_RECORDS SHOWN_:
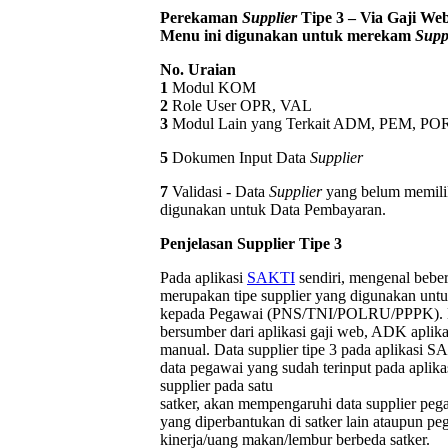
Perekaman
Supplier
Tipe 3 – Via Gaji We
Menu ini digunakan untuk merekam
Supp
No. Uraian
1
Modul KOM
2
Role User OPR, VAL
3
Modul Lain yang Terkait ADM, PEM, PO
5
Dokumen Input Data
Supplier
7
Validasi - Data
Supplier
yang belum memili
digunakan untuk Data Pembayaran.
Penjelasan Supplier Tipe 3
Pada aplikasi
SAKTI
sendiri, mengenal bebera
merupakan tipe supplier yang digunakan unt
kepada Pegawai (PNS/TNI/POLRU/PPPK). Dat
bersumber dari aplikasi gaji web, ADK aplikas
manual. Data supplier tipe 3 pada aplikas
data pegawai yang sudah terinput pada aplika
supplier pada satu
satker, akan mempengaruhi data supplier pegaw
yang diperbantukan di satker lain ataupun p
kinerja/uang makan/lembur berbeda satker.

_DIRECTIONS_: Leave out the pictures and return every record word for word.

_RESPONSE_:
Perekaman
Supplier
Tipe 3 – Via Gaji We
Menu ini digunakan untuk merekam
Supp
No. Uraian
1
Modul KOM
2
Role User OPR, VAL
3
Modul Lain yang Terkait ADM, PEM, PO
5
Dokumen Input Data
Supplier
7
Validasi - Data
Supplier
yang belum memili
digunakan untuk Data Pembayaran.
Penjelasan Supplier Tipe 3
Pada aplikasi
SAKTI
sendiri, mengenal bebera
merupakan tipe supplier yang digunakan unt
kepada Pegawai (PNS/TNI/POLRU/PPPK). Dat
bersumber dari aplikasi gaji web, ADK aplikas
manual. Data supplier tipe 3 pada aplikas
data pegawai yang sudah terinput pada aplika
supplier pada satu
satker, akan mempengaruhi data supplier pegaw
yang diperbantukan di satker lain ataupun p
kinerja/uang makan/lembur berbeda satker.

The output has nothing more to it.